The big question: Even in the most flagrant cases of incendiary speech, should a single person in charge of a single internet infrastructure company be able to effectively decide whether a company deserves to be on the Internet?

Watching the students engage with the Cloudflare case and the issues it raised about free speech, democracy, and the responsibilities of the various layers of internet infrastructure, Fuchs felt something click.

“They were reflecting on their own assignment and on their own values and principles,” says Fuchs, a lecturer in Stanford’s Department of Management Science and Engineering who has held numerous leadership and board roles at growing technology companies. “As they were talking about the Cloudflare case they were bringing their own principles in and using that framework to discuss what decision they would make if they were in Prince’s position. That was when I really started to feel I was onto something.”

“You want to have protagonists who are willing to learn, who are willing to expose themselves and have three-quarters of the group disagree with them — and love it.”

—Jack Fuchs

Initially, Fuchs had envisioned a course focused simply on the tough, pragmatic decisions that need to be made when you’re running a growth-driven entrepreneurial company. At the same time, his colleague Tom Byers — faculty co-director of the Stanford Technology Ventures Program — was spearheading a new effort to emphasize applied ethics in entrepreneurship education. They started brainstorming how the two ideas might come together, and Fuchs ended up developing a course that examined not just the decisions business leaders make but also the principles that underlie those decisions. To do so, he created a series of unique case studies about a wide range of leadership issues that he debuted during Stanford’s winter 2019 quarter. He has since developed cases for European entrepreneurs as well, teaching them at ESCP Europe and at the Technical University of Munich.

As he prepared to teach a second iteration of his Principled Entrepreneurial Decisions course in Stanford Engineering in early 2020, Fuchs stepped back to distill a few strategies for entrepreneurship educators who want to help students think beyond firm survival or growth, toward the principles and values that make a venture worth pursuing and that make leading a company truly meaningful.

  1. Find self-reflective case study protagonists

Fuchs was determined to bring the protagonists of the cases he developed into the physical classroom for a live discussion — so much so that, when he taught a version of this course to German executives, he actually developed five German case studies so that he could deploy this method overseas.

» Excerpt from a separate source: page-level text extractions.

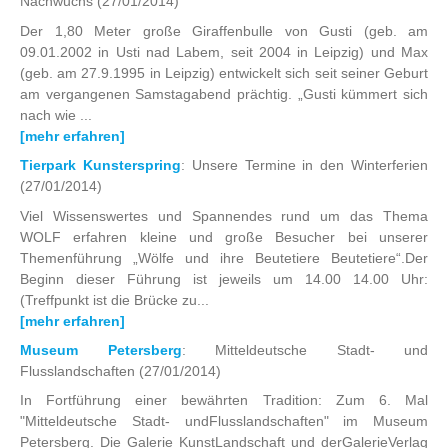
Nachwuchs
(27/01/2014)
Der 1,80 Meter große Giraffenbulle von Gusti (geb. am
09.01.2002 in Usti nad Labem, seit 2004 in Leipzig) und Max
(geb. am 27.9.1995 in Leipzig) entwickelt sich seit seiner Geburt
am vergangenen Samstagabend prächtig. „Gusti kümmert sich
nach wie ...
[mehr erfahren]
Tierpark Kunsterspring
: Unsere Termine in den Winterferien
(27/01/2014)
Viel Wissenswertes und Spannendes rund um das Thema
WOLF erfahren kleine und große Besucher bei unserer
Themenführung „Wölfe und ihre Beutetiere Beutetiere“.Der
Beginn dieser Führung ist jeweils um 14.00 14.00 Uhr:
(Treffpunkt ist die Brücke zu...
[mehr erfahren]
Museum Petersberg
: Mitteldeutsche Stadt- und
Flusslandschaften
(27/01/2014)
In Fortführung einer bewährten Tradition: Zum 6. Mal
"Mitteldeutsche Stadt- undFlusslandschaften" im Museum
Petersberg. Die Galerie KunstLandschaft und derGalerieVerlag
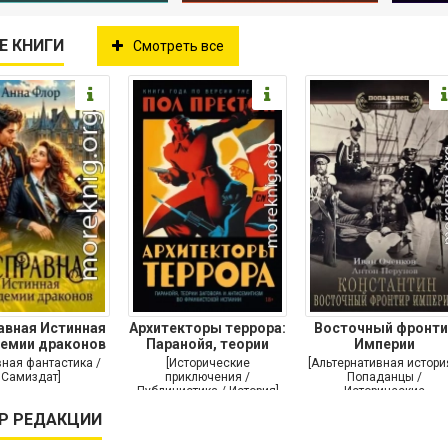
Е КНИГИ
Смотреть все
авная Истинная
Архитекторы террора:
Восточный фронти
демии драконов
Паранойя, теории
Империи
заговора и
ная фантастика /
[Исторические
[Альтернативная истори
Самиздат]
приключения /
Попаданцы /
Публицистика / История]
Исторические
приключения / Самизда
Р РЕДАКЦИИ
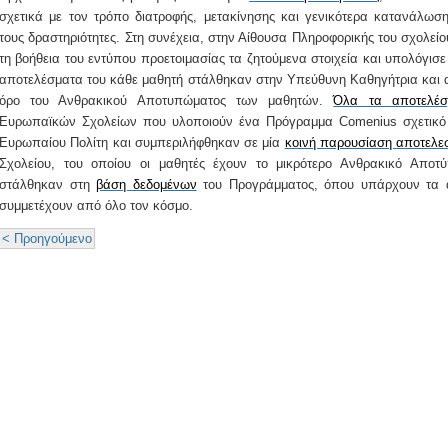
σχετικά με τον τρόπο διατροφής, μετακίνησης και γενικότερα κατανάλωση
τους δραστηριότητες. Στη συνέχεια, στην Αίθουσα Πληροφορικής του σχολεί
τη βοήθεια του εντύπου προετοιμασίας τα ζητούμενα στοιχεία και υπολόγισ
αποτελέσματα του κάθε μαθητή στάλθηκαν στην Υπεύθυνη Καθηγήτρια και αυ
όρο του Ανθρακικού Αποτυπώματος των μαθητών.
Όλα τα αποτελέσ
Ευρωπαϊκών Σχολείων που υλοποιούν ένα Πρόγραμμα Comenius σχετικό μ
Ευρωπαίου Πολίτη και συμπεριλήφθηκαν σε μία
κοινή παρουσίαση αποτελ
Σχολείου, του οποίου οι μαθητές έχουν το μικρότερο Ανθρακικό Απο
στάλθηκαν στη
βάση δεδομένων
του Προγράμματος, όπου υπάρχουν τα 
συμμετέχουν από όλο τον κόσμο.
< Προηγούμενο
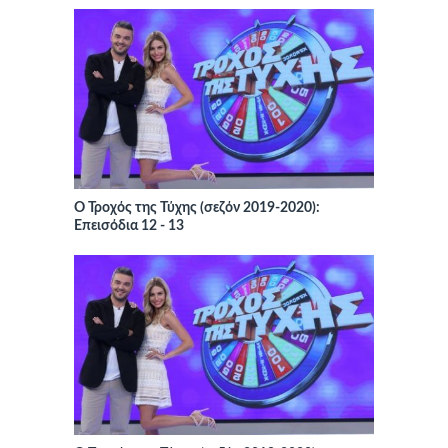
Ο Τροχός της Τύχης (σεζόν 2019-2020):
Επεισόδια 12 - 13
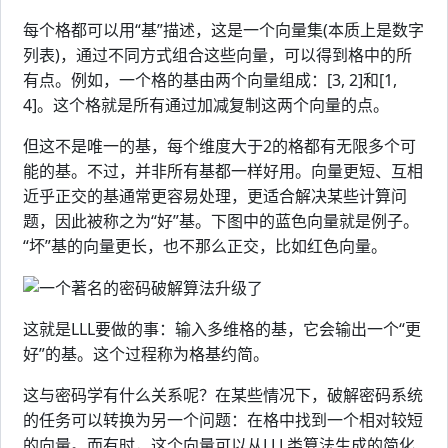
每个格都可以用“基”描述，这是一个向量集(本质上是数字
列表)，通过不同方式组合这些向量，可以得到格中的所
有点。例如，一个格的基由两个向量组成：[3, 2]和[1,
4]。这个格就是所有通过加减复制这两个向量的点。
但这不是唯一的基，每个维度大于2的格都有无限多个可
能的基。不过，并非所有基都一样好用。向量更短、互相
近乎正交的基通常更容易处理，更适合解决某些计算问
题，因此被称之为“好”基。下图中的蓝色向量就是例子。
“坏”基的向量更长，也不那么正交，比如红色向量。
这就是LLL要做的事：输入多维格的基，它会输出一个“更
好”的基。这个过程称为格基约简。
这与密码学有什么关系呢？在某些情况下，破解密码系统
的任务可以转换为另一个问题：在格中找到一个相对较短
的向量。而有时，这个向量可以从LLL类算法生成的简化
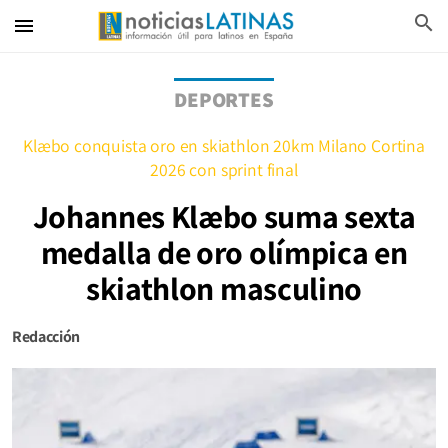
search
menu
DEPORTES
Klæbo conquista oro en skiathlon 20km Milano Cortina
2026 con sprint final
Johannes Klæbo suma sexta
medalla de oro olímpica en
skiathlon masculino
Redacción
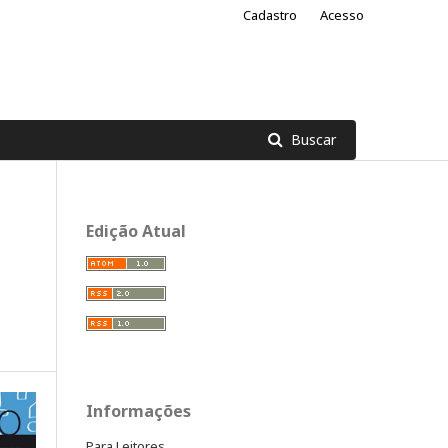
Cadastro
Acesso
Buscar
Edição Atual
Informações
Para Leitores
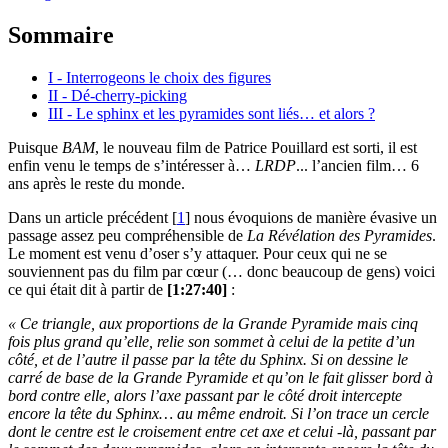
Sommaire
I - Interrogeons le choix des figures
II - Dé-cherry-picking
III - Le sphinx et les pyramides sont liés… et alors ?
Puisque
BAM
, le nouveau film de Patrice Pouillard est sorti, il est
enfin venu le temps de s’intéresser à…
LRDP
... l’ancien film… 6
ans après le reste du monde.
Dans un article précédent
[
1
]
nous évoquions de manière évasive un
passage assez peu compréhensible de
La Révélation des Pyramides
.
Le moment est venu d’oser s’y attaquer. Pour ceux qui ne se
souviennent pas du film par cœur (… donc beaucoup de gens) voici
ce qui était dit à partir de
[1:27:40]
:
« Ce triangle, aux proportions de la Grande Pyramide mais cinq
fois plus grand qu’elle, relie son sommet à celui de la petite d’un
côté, et de l’autre il passe par la tête du Sphinx. Si on dessine le
carré de base de la Grande Pyramide et qu’on le fait glisser bord à
bord contre elle, alors l’axe passant par le côté droit intercepte
encore la tête du Sphinx… au même endroit. Si l’on trace un cercle
dont le centre est le croisement entre cet axe et celui -là, passant par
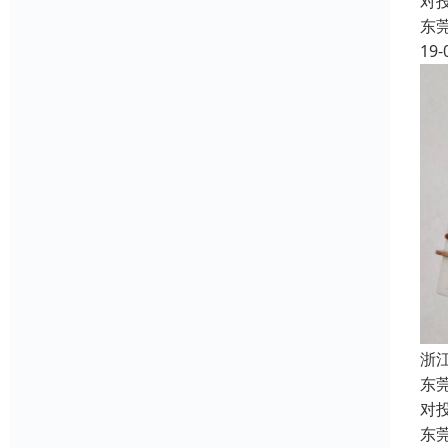
对
东
19-
浙
东
对
东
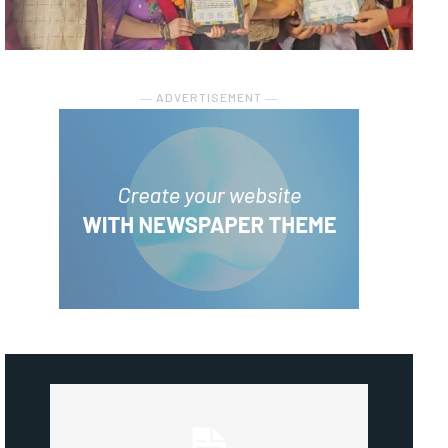
― ADVERTISEMENT ―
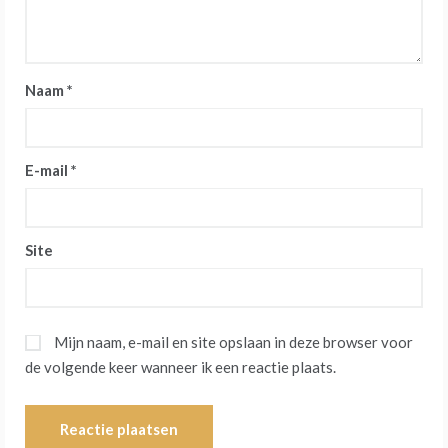
Naam
*
E-mail
*
Site
Mijn naam, e-mail en site opslaan in deze browser voor
de volgende keer wanneer ik een reactie plaats.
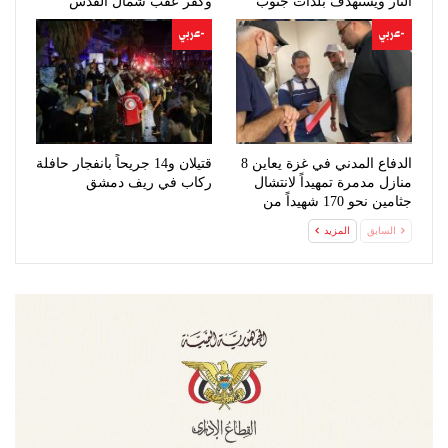
النار ويستهدف بلدات جنوب
وكفر عقب شمال القدس
لبنان
-عربي
-عربي
الدفاع المدني في غزة يعاين 8
قتيلان و14 جريحاً بانفجار حافلة
منازل مدمرة تمهيداً لانتشال
ركاب في ريف دمشق
جثامين نحو 170 شهيداً من
تحت…
السابق
المزيد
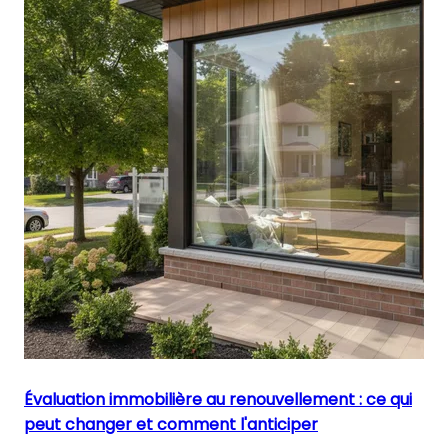
Évaluation immobilière au renouvellement : ce qui
peut changer et comment l'anticiper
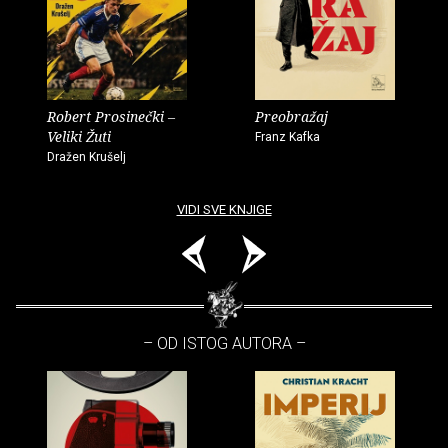
Robert Prosinečki –
Preobražaj
Veliki Žuti
Franz Kafka
Dražen Krušelj
VIDI SVE KNJIGE
– OD ISTOG AUTORA –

As he decided who to bring into the classroom, he was intent on finding the sorts of leaders who would be especially open to criticism and dialogue. In the end, that meant he wrote up 13 cases, and only used 9 in the class. In situations where a leader seemed intent on editing out the most heightened moments of tension, and portraying their decision as the “right” decision, he anticipated unproductive class sessions.

“You want to have protagonists who are willing to learn, who are willing to expose themselves and have three-quarters of the group disagree with them — and love it,” Fuchs says.

  1. Consider your terminology

“Rightly or wrongly, ‘ethics’ often has a connotation of right and wrong,” says Fuchs. “‘Values’ tend to be idiosyncratic to individuals and organizations. Values can and should differ among organizations, and there is no right and wrong, per se. ‘Principles’ are more actionable rules of conduct that inform decisions, and those principles are very much specific to a person or to a company.”

Principles are tradeable currency. They can be written down, debated, prioritized, dismissed or adopted.

For his purposes, focusing on principles seemed to make the most sense.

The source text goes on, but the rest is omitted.